O que restaria da Europa sem a Itália? A Itália costumava ser o país mais pro-europeu. Os italianos confiavam mais na Europa do que em seus próprios governos e por boas razões. Mas eles foram maltratados durante a crise de refugiados de 2015. A UE aplicou os chamados Regulamentos de Dublin, que colocam todo o ónus sobre os países onde os refugiados desembarcaram pela primeira vez e não ofereceram nenhum compartilhamento de ónus financeiro.

É quando os italianos decidem votar no Lega de Salvini e no Movimento Cinco Estrelas em um deslizamento de terra. Mais recentemente, o relaxamento das regras em matéria de auxílios estatais, que favorecem a Alemanha, tem sido particularmente injusto com a Itália, que já era o homem doente da Europa e depois o mais atingido pelo COVID-19.

Pergunta:  Você perdeu a esperança?

SOROS:  Nem um pouco. Desde que eu possa ter idéias como vínculos perpétuos, não desisto da esperança.

POSTSCRIPT

Não quero criticar o documento não publicado pelos quatro países frugales, porque foi escrito sem consciência dos méritos dos títulos perpétuos ou dos consoles. O governo espanhol propôs a ideia em 23 de Abril na reunião virtual do Conselho Europeu, mas foi descartada sem consideração porque os vínculos perpétuos foram confundidos com coronabonds.

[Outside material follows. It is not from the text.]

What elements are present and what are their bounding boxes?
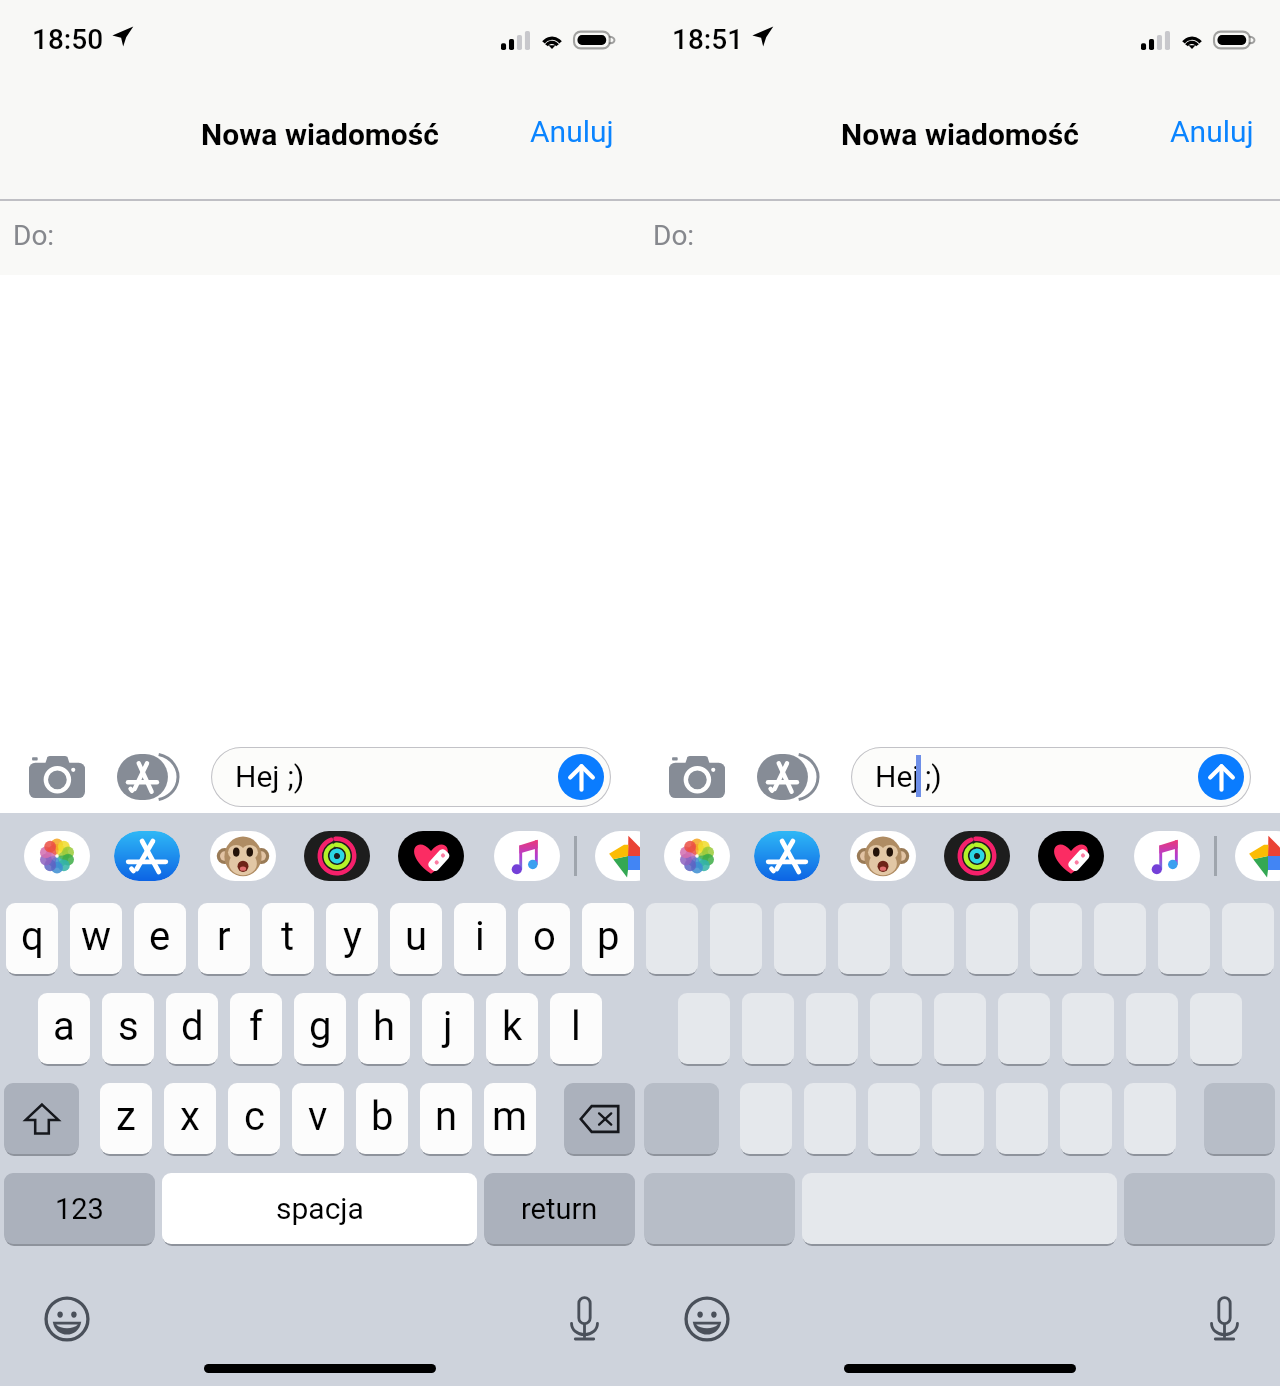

É por isso que agora prefiro falar em consols. Um dos méritos da Consols é que os recursos captados podem ser distribuídos não de acordo com a chave fiscal, mas alocados àqueles que mais precisam. Outro mérito é que os Consols podem ajudar a combater não apenas o vírus, mas também as mudanças climáticas. Isso permitiria à UE satisfazer as expectativas dos seus cidadãos.

Se os Estados membros perseguissem apenas seus próprios interesses, a UE se desintegraria e todos seríamos perdedores. Felizmente, o documento não oficial expressa apenas as opiniões dos governos que não foram debatidas e aprovadas pelos parlamentos - e os governos podem mudar de opinião quando consideram os méritos dos consoles. Os consoles dariam a eles o que procuravam, um orçamento que é aumentado apenas em alguns pontos percentuais e evita todas as complicações relacionadas a doações ou empréstimos com os quais os não-jornalistas têm que lutar. Os consoles também dariam aos Quatro Frugal algo que eles pareciam ter esquecido: o fortalecimento da UE em vez de sua desintegração. A UE precisa de uma poderosa demonstração de solidariedade.